Daniel has asthma, but she doesn’t believe there’s an extra risk at work. “We have enough protective equipment. I feel safer at work than I do going to the Jumbo (supermarket, ed.).”
Concerns about Sint Maarten
What she worries about a lot is her family on Sint Maarten. The island has the most COVID-19 related deaths of all the islands up till now. Nine deaths, 68 individuals who have tested positive and hundreds showing symptoms. The island is in complete lockdown and even the supermarkets were closed for a bit.
“When I see how full the IC-departments are here, and I know how limited the capacity is on Sint Maarten, I worry a lot. When people exhibit these symptoms they deteriorate quickly. The Sint Maarten Medical Center can’t handle that.”
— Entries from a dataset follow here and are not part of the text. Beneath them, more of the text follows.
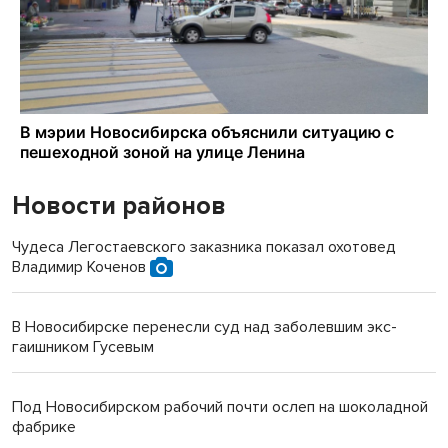
Новости районов
Чудеса Легостаевского заказника показал охотовед
Владимир Коченов
В Новосибирске перенесли суд над заболевшим экс-
гаишником Гусевым
Под Новосибирском рабочий почти ослеп на шоколадной
фабрике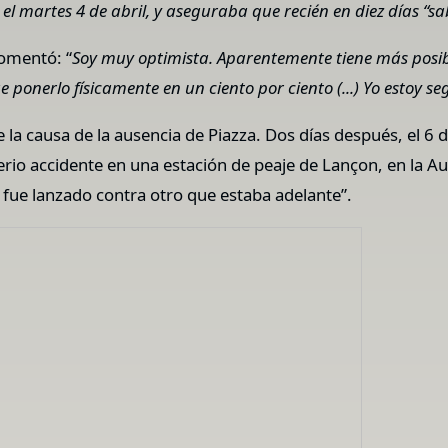
l martes 4 de abril, y aseguraba que recién en diez días “sab
comentó: “
Soy muy optimista. Aparentemente tiene más posibi
ponerlo físicamente en un ciento por ciento (...) Yo estoy s
la causa de la ausencia de Piazza. Dos días después, el 6 de
erio accidente en una estación de peaje de Lançon, en la Aut
z fue lanzado contra otro que estaba adelante”.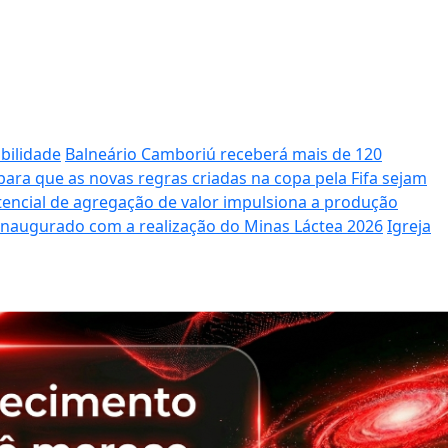
bilidade
Balneário Camboriú receberá mais de 120
ara que as novas regras criadas na copa pela Fifa sejam
potencial de agregação de valor impulsiona a produção
 inaugurado com a realização do Minas Láctea 2026
Igreja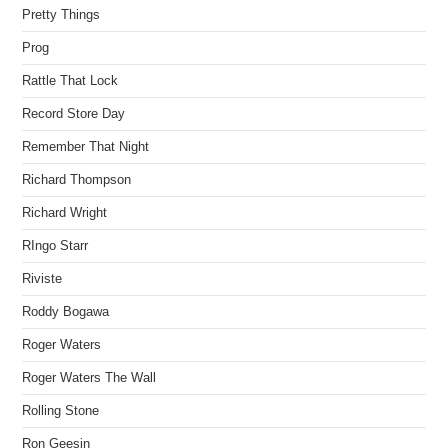
Pretty Things
Prog
Rattle That Lock
Record Store Day
Remember That Night
Richard Thompson
Richard Wright
RIngo Starr
Riviste
Roddy Bogawa
Roger Waters
Roger Waters The Wall
Rolling Stone
Ron Geesin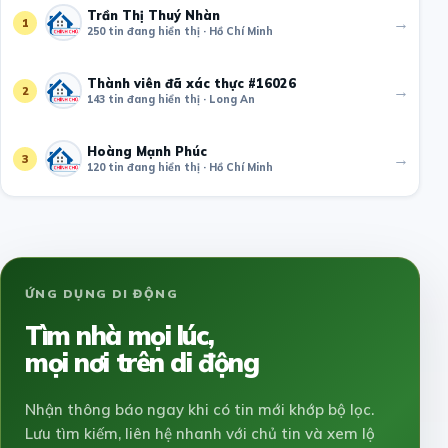
Trần Thị Thuý Nhàn
→
1
250 tin đang hiển thị · Hồ Chí Minh
Thành viên đã xác thực #16026
→
2
143 tin đang hiển thị · Long An
Hoàng Mạnh Phúc
→
3
120 tin đang hiển thị · Hồ Chí Minh
ỨNG DỤNG DI ĐỘNG
Tìm nhà mọi lúc,
mọi nơi trên di động
Nhận thông báo ngay khi có tin mới khớp bộ lọc.
Lưu tìm kiếm, liên hệ nhanh với chủ tin và xem lộ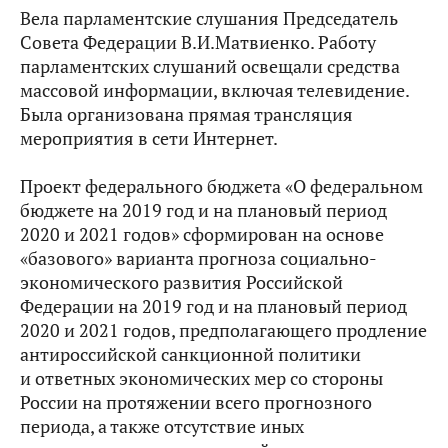
Вела парламентские слушания Председатель
Совета Федерации В.И.Матвиенко. Работу
парламентских слушаний освещали средства
массовой информации, включая телевидение.
Была организована прямая трансляция
мероприятия в сети Интернет.
Проект федерального бюджета «О федеральном
бюджете на 2019 год и на плановый период
2020 и 2021 годов» сформирован на основе
«базового» варианта прогноза социально-
экономического развития Российской
Федерации на 2019 год и на плановый период
2020 и 2021 годов, предполагающего продление
антироссийской санкционной политики
и ответных экономических мер со стороны
России на протяжении всего прогнозного
периода, а также отсутствие иных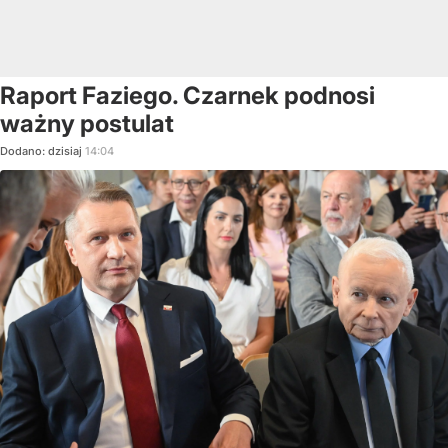
Raport Faziego. Czarnek podnosi
ważny postulat
Dodano:
dzisiaj
14:04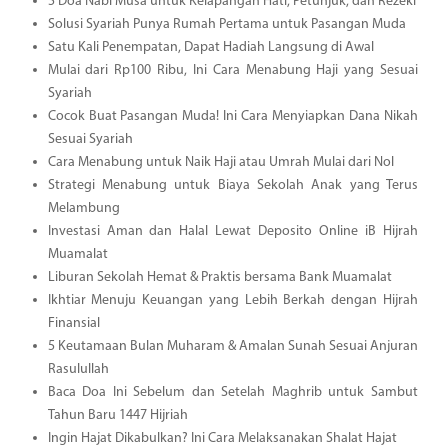
5 Doa Nabi Musa untuk Kelapangan Hati, Petunjuk, dan Rezeki
Solusi Syariah Punya Rumah Pertama untuk Pasangan Muda
Satu Kali Penempatan, Dapat Hadiah Langsung di Awal
Mulai dari Rp100 Ribu, Ini Cara Menabung Haji yang Sesuai
Syariah
Cocok Buat Pasangan Muda! Ini Cara Menyiapkan Dana Nikah
Sesuai Syariah
Cara Menabung untuk Naik Haji atau Umrah Mulai dari Nol
Strategi Menabung untuk Biaya Sekolah Anak yang Terus
Melambung
Investasi Aman dan Halal Lewat Deposito Online iB Hijrah
Muamalat
Liburan Sekolah Hemat & Praktis bersama Bank Muamalat
Ikhtiar Menuju Keuangan yang Lebih Berkah dengan Hijrah
Finansial
5 Keutamaan Bulan Muharam & Amalan Sunah Sesuai Anjuran
Rasulullah
Baca Doa Ini Sebelum dan Setelah Maghrib untuk Sambut
Tahun Baru 1447 Hijriah
Ingin Hajat Dikabulkan? Ini Cara Melaksanakan Shalat Hajat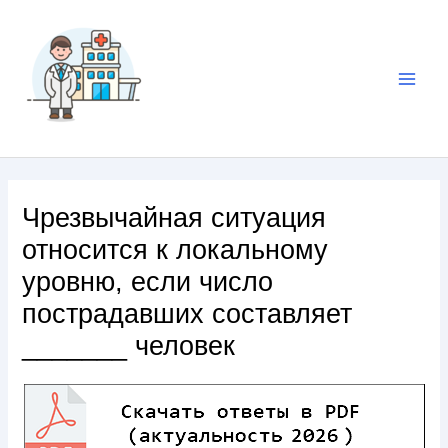
Чрезвычайная ситуация
относится к локальному
уровню, если число
пострадавших составляет
_______ человек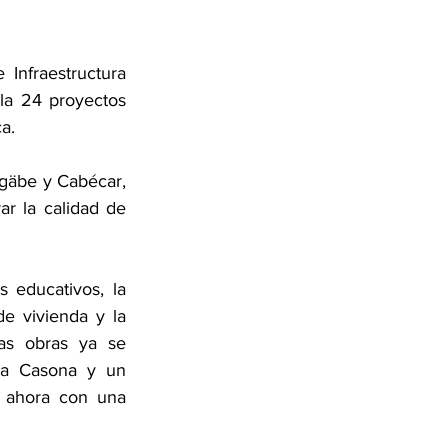
Infraestructura 
la 24 proyectos 
a.
gäbe y Cabécar, 
ar la calidad de 
 educativos, la 
 vivienda y la 
as obras ya se 
a Casona y un 
 ahora con una 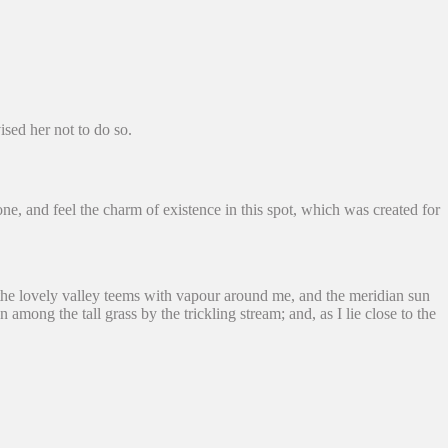
sed her not to do so.
e, and feel the charm of existence in this spot, which was created for
e the lovely valley teems with vapour around me, and the meridian sun
 among the tall grass by the trickling stream; and, as I lie close to the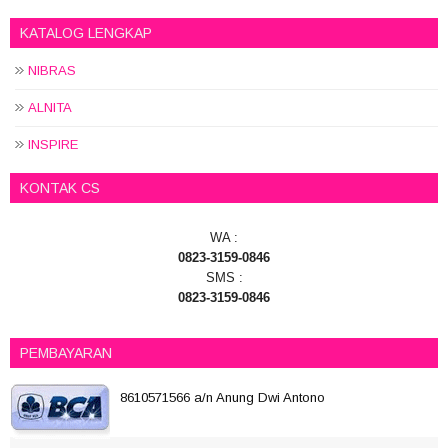
KATALOG LENGKAP
NIBRAS
ALNITA
INSPIRE
KONTAK CS
WA :
0823-3159-0846
SMS :
0823-3159-0846
PEMBAYARAN
8610571566 a/n Anung Dwi Antono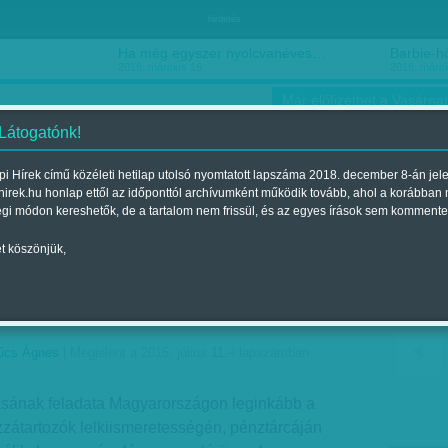
hirdetés
Ha még egyszer nyolcvanéves…
Barbie-h
2018. március 16.
2018. márci
Már előfizethet a Vasárnap
 Látogatónk!
i Hírek című közéleti hetilap utolsó nyomtatott lapszáma 2018. december 8-án jel
hirek.hu honlap ettől az időponttól archívumként működik tovább, ahol a korábban
ókusz
Szerintem
Ízlés
Sport
égi módon kereshetők, de a tartalom nem frissül, és az egyes írások sem kommente
t köszönjük,
rad - Az idei szigorítás
i a trendet
űcs Ágnes
| Megjelent a 2015. július 11.-i lapszámban
ásának feladata Magyarországon leginkább a
zátartozók lelkiismeretességén, pénztárcáján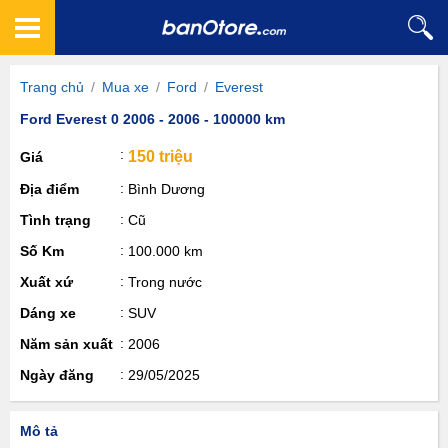
Trang chủ
/
Mua xe
/
Ford
/
Everest
Ford Everest 0 2006 - 2006 - 100000 km
150 triệu
Giá
Địa điểm
Bình Dương
Tình trạng
Cũ
Số Km
100.000 km
Xuất xứ
Trong nước
Dáng xe
SUV
Năm sản xuất
2006
Ngày đăng
29/05/2025
Mô tả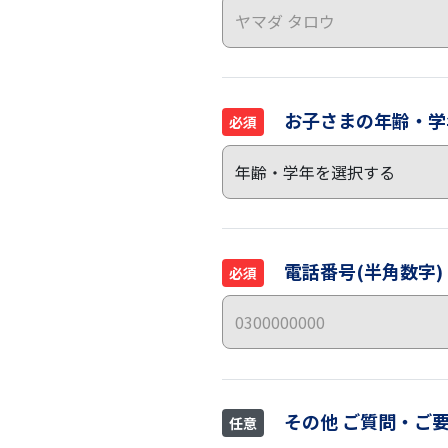
お子さまの年齢・学
必須
電話番号(半角数字)
必須
その他 ご質問・ご
任意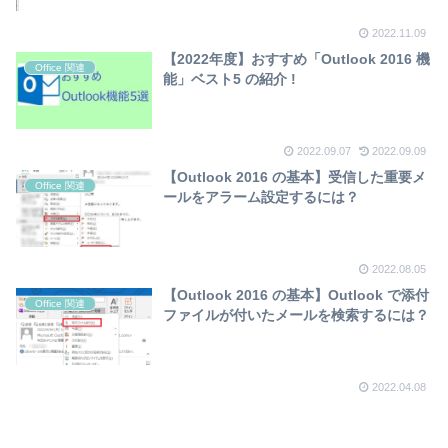
2022.11.09
【2022年度】おすすめ「Outlook 2016 機
Office 関連
能」ベスト5 の紹介 !
2022.09.07
2022.09.09
【Outlook 2016 の基本】受信した重要メ
Office 関連
ールをアラーム設定するには？
2022.08.05
【Outlook 2016 の基本】Outlook で添付
Office 関連
ファイルが付いたメールを検索するには？
2022.04.08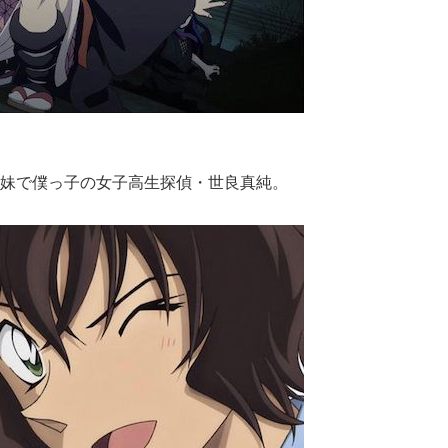
妹で僕っ子の女子高生探偵・世良真純。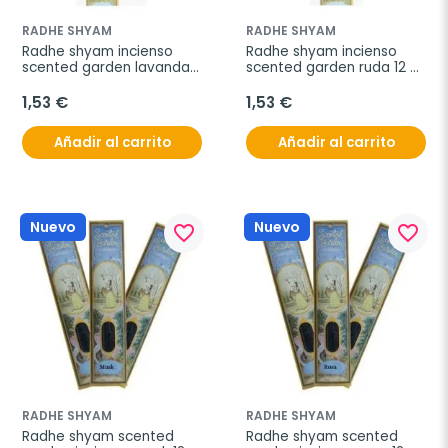
RADHE SHYAM
RADHE SHYAM
Radhe shyam incienso 
Radhe shyam incienso 
scented garden lavanda 
scented garden ruda 12 
12 stick
stick
1,53 €
1,53 €
Añadir al carrito
Añadir al carrito
Nuevo
Nuevo
favorite_border
favorite_border
RADHE SHYAM
RADHE SHYAM
Radhe shyam scented 
Radhe shyam scented 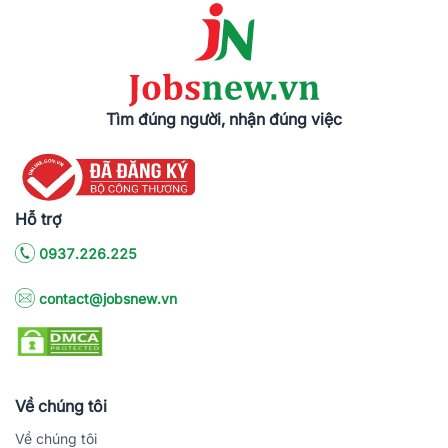
Tìm đúng người, nhận đúng việc
Hỗ trợ
0937.226.225
contact@jobsnew.vn
Về chúng tôi
Về chúng tôi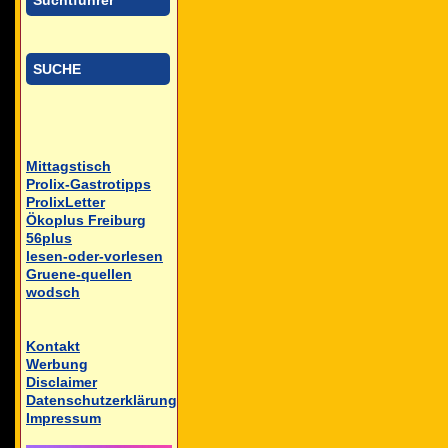
Suchtführer
SUCHE
Mittagstisch
Prolix-Gastrotipps
ProlixLetter
Ökoplus Freiburg
56plus
lesen-oder-vorlesen
Gruene-quellen
wodsch
Kontakt
Werbung
Disclaimer
Datenschutzerklärung
Impressum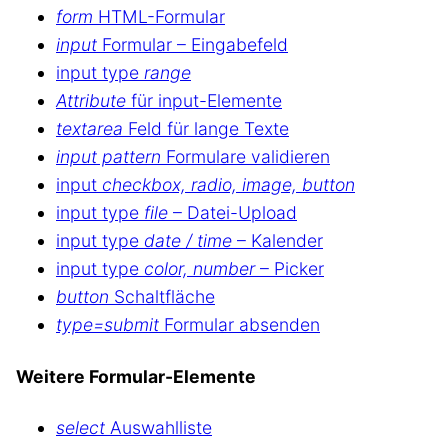
form
HTML-Formular
input
Formular – Eingabefeld
input type
range
Attribute
für input-Elemente
textarea
Feld für lange Texte
input pattern
Formulare validieren
input
checkbox, radio, image, button
input type
file
– Datei-Upload
input type
date / time
– Kalender
input type
color, number
– Picker
button
Schaltfläche
type=submit
Formular absenden
Weitere Formular-Elemente
select
Auswahlliste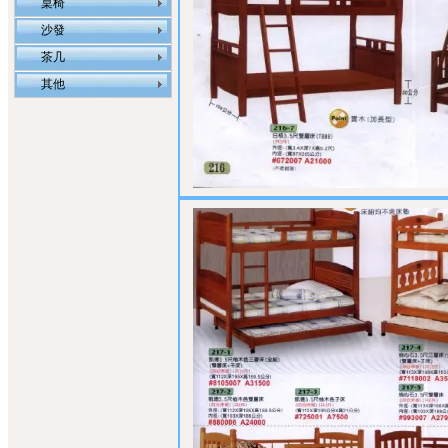
桌椅
沙發
茶几
其他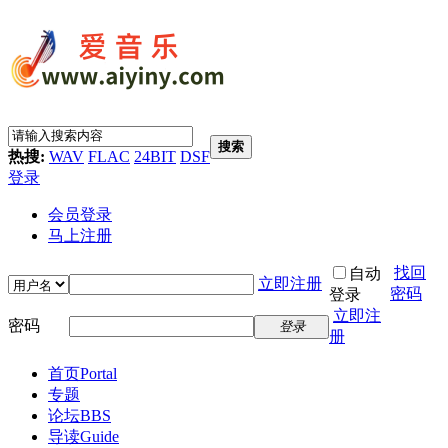
搜索
热搜:
WAV
FLAC
24BIT
DSF
登录
会员登录
马上注册
找回
自动
立即注册
密码
登录
立即注
密码
登录
册
首页
Portal
专题
论坛
BBS
导读
Guide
“I know how limited the capacity is at the hospital on Sint Maarten, I worry a lot”
– Tishelle Daniel
Daniel is the secretary at the Vereniging Medici van de Antillen (AMA). The association has called upon Caribbean healthcare professionals who wish to help on the islands. They received about 80 applications. Daniel herself would like to go to Sint Maarten. “There’s a need for IC-nurses and IC-physicians. But if they indicate that they can use more people, I’ll go immediately.”
Three times the help
The physician believes that the Dutch government isn’t doing enough for the Winward islands. “First they wanted to send three IC-beds to Sint Maarten. But Sint Maarten is also responsible for the medical care of patients on Saba and Statia. So we need three times the help.”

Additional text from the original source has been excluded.